一応、「衝突事故を起こしそうになったけど幸運にも希少な野鳥を発見する」とか、「フォールアウトで無数の野鳥が出現する」とか、劇中の人物が興奮するような出来事は描かれている。だけど、スチュたちの興奮や高揚は、観客にまで届かない。
この映画は、「バーダーである登場人物と、バーターではない観客」をシンクロさせるための作業が足りていない。
本来なら、バーダーではない観客も登場人物の一喜一憂に共感したり、応援したくなったりすべきなのだ。
だけど、そのための作業が不足しているので、かなり心理的に離れた距離から、部外者として見物しているような感覚が終盤まで続いてしまうのだ。

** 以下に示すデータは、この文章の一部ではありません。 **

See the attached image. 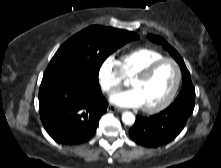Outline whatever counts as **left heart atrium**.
<instances>
[{
	"mask_svg": "<svg viewBox=\"0 0 221 168\" xmlns=\"http://www.w3.org/2000/svg\"><path fill=\"white\" fill-rule=\"evenodd\" d=\"M111 102L121 107H142V99L135 89L116 93L110 98Z\"/></svg>",
	"mask_w": 221,
	"mask_h": 168,
	"instance_id": "39dd6f15",
	"label": "left heart atrium"
}]
</instances>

「3人のバーダーが野鳥観察に奔走する」というところだけでも淡白になっているのに、「ブラッドがエリーに恋をして云々」という恋愛の要素まで盛り込んでいるもんだから、ますます散漫な印象になってしまう。
っていうか、そうやってブラッドだけ恋愛劇を用意するなら、彼だけをピンで主役にすればいいんじゃないかと思ってしまうぞ。
前述したようにナレーション担当はブラッドだし、そこに「父は反対していて母は応援している」「フルタイムで働きながら大会に参加している」「恋をする」という要素があるんだから、それだけで1本の映画の主人公としては充分でしょ。

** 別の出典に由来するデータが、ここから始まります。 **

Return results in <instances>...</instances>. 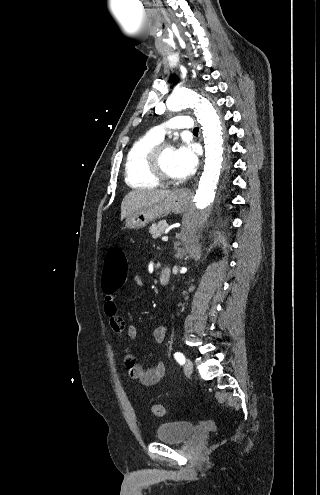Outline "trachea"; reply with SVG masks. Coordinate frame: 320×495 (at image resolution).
<instances>
[{
	"label": "trachea",
	"instance_id": "3493384b",
	"mask_svg": "<svg viewBox=\"0 0 320 495\" xmlns=\"http://www.w3.org/2000/svg\"><path fill=\"white\" fill-rule=\"evenodd\" d=\"M198 131H199L198 127H195V128L193 129V133H198Z\"/></svg>",
	"mask_w": 320,
	"mask_h": 495
}]
</instances>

しかも終盤には、ブラッドの父が心臓発作で倒れるという展開が待ち受けている。で、退院したレイモンドはスチュからの電話で国立公園にカラフトフクロウがいること、ブラッドが世界記録を出すかもしれないことを知る。そして息子に「私も見てみたい」と言い、一緒に公園へ行く。彼は途中で苦しくなったので一人で行くよう促すが、ブラッドは途中で「俺は何してるんだ」と後悔し、急いで父の元へ戻る。

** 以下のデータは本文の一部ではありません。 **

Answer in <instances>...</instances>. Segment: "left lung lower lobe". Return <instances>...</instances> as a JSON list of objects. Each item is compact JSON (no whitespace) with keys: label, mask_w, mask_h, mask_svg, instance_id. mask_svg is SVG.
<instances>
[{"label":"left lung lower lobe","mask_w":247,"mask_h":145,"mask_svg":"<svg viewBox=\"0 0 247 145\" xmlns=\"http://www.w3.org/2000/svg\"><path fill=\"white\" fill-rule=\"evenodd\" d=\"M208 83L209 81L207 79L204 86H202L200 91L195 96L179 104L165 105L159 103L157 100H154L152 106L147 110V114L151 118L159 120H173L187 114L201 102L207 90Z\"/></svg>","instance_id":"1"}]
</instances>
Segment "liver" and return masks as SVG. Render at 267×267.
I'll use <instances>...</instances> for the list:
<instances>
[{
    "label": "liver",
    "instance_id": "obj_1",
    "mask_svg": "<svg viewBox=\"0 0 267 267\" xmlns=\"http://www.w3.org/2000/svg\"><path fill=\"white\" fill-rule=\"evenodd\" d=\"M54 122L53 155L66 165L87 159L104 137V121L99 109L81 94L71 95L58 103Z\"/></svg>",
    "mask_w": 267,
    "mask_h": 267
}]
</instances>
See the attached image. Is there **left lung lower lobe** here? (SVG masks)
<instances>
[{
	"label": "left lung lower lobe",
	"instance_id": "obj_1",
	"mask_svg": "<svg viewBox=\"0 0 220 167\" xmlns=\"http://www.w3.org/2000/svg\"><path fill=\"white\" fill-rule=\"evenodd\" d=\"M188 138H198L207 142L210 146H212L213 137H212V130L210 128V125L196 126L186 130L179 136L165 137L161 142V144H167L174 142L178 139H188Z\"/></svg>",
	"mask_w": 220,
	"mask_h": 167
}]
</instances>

そういう「野鳥観察も大切だけど、家族の方が大切だ」というドラマまで用意されているのだ。
だったら、他の2人を排除するか完全なる脇役に変更して、主役をブラッドに絞り込んだ方がいい。そうして彼を描くための要素を厚くした方が、話のまとまりも良くなったと思うぞ。
あと、前述した「ケニーが野鳥観察を優先して家庭を破綻させる」というエピソードは、家庭も大切にするブラッドやスチュとの対比を狙ったのかもしれないけど、だったらケニーは「主役の1人」にすべきじゃない。中途半端に好感度を上げる要素を入れず、完全に悪役にしちゃった方がスッキリする。